Le français à l’heure de la mondialisation des langues

Eminent linguiste français reconnu sur la scène internationale, Louis-Jean Calvet était l’un des invités du festival « Voilah ! », organisé en novembre à Singapour par l’ambassade de France. Au « musée des Civilisations asiatiques » puis au lycée français de Singapour, Louis-Jean Calvet s’est exprimé sur le thème de la mondialisation des langues.
Compte rendu en chiffres sur ce que les langues ont de plus scientifiques.
Par Catya Martin
7.000, c’est le nombre de langues parlées dans les quelque 193 pays que compte notre planète. Ce qui donnerait une moyenne de 36 langues par état. Ainsi, statue Louis-Jean Calvet, « nous vivons dans un monde pluriel, dans un laboratoire du plurilinguisme qui, cas extrême, comme l’Inde, peut aller jusqu’à 800 langues parlées sur un même territoire. »
Une répartition inégale des langues par continents
Pas étonnant que l’Asie, avec un tel avantage, occupe la première place du classement du nombre des langues parlées par continent. Avec 32,4 %, elle caracole en tête. Viennent ensuite l’Afrique (30,2 %), le Pacifique (18,5 %), les Amériques (14,9 %) et enfin, dernière au classement, l’Europe avec seulement 4 % des langues parlées dans le monde.
Au-delà de ces chiffres, la question est de savoir par combien de locuteurs ces langues sont parlées. Et sur ce point, les chiffres avancés par l’expert linguistique laissent pantois puisque « 5 % des langues correspondent à 95 % des locuteurs potentiels dans le monde et que les 95 % des langues restantes ne sont parlées que par 5 % de locuteurs. » Ce qui revient à dire que seulement 200 langues sont parlées par 95 % des hommes sur terre et que les 6.800 autres ne le sont que par 5 % des terriens. Une répartition bien inégale qui fait le jeu des langues européennes comme l’anglais, l’espagnol, exception faite du français. Dans ce classement, le mandarin arrive en première position, suivi de l’espagnol, l’anglais, le bengali et l’hindi.

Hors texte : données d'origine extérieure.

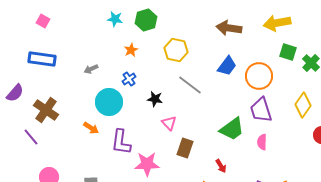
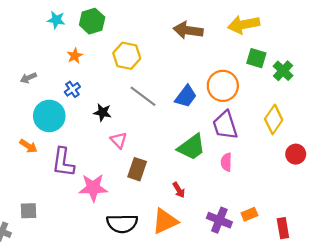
blue trapezoid: (227, 66) -> (186, 96), moved

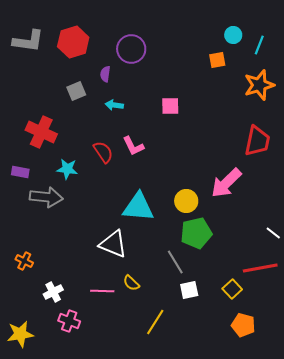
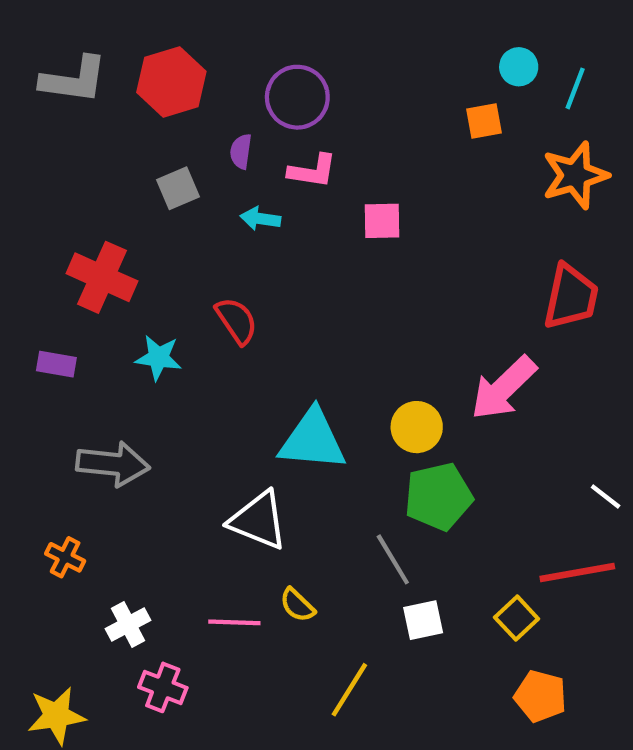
pink L-shape: (133, 146) -> (313, 171), moved, turned -55
gray arrow: (46, 197) -> (113, 464), moved

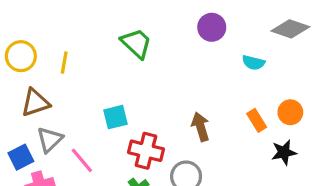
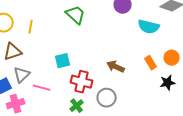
cyan semicircle: (253, 63) -> (149, 27), size x1.5
brown arrow: (201, 127) -> (116, 67), turned -48
pink line: (82, 160) -> (42, 88), turned -36

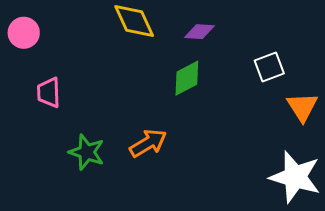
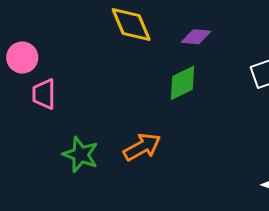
pink circle: (24, 33) -> (22, 58), moved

Le français n’arrivant qu’en 14e position, entre le marathi et le vietnamien !
50 % des langues menacées de disparition
Outre ces langues phares, « on estime, avance le linguiste, que la moitié des langues du monde ont moins de 7.000 locuteurs. Or on considère qu’en dessous de 10.000 locuteurs, une langue est menacée de disparition. Ce qui statistiquement s’appliquerait à la moitié des langues d’aujourd’hui. » A cette déperdition s’ajoutent les langues à risque, comme par exemple l’allemand ou le japonais. Avec une population vieillissante, les langues germanique et nippone sont potentiellement menacées. Un danger cependant relatif puisque, comme tout système, une langue n’est jamais totalement isolée du monde. « Elle est même en constance interaction linguistique », précise le linguiste.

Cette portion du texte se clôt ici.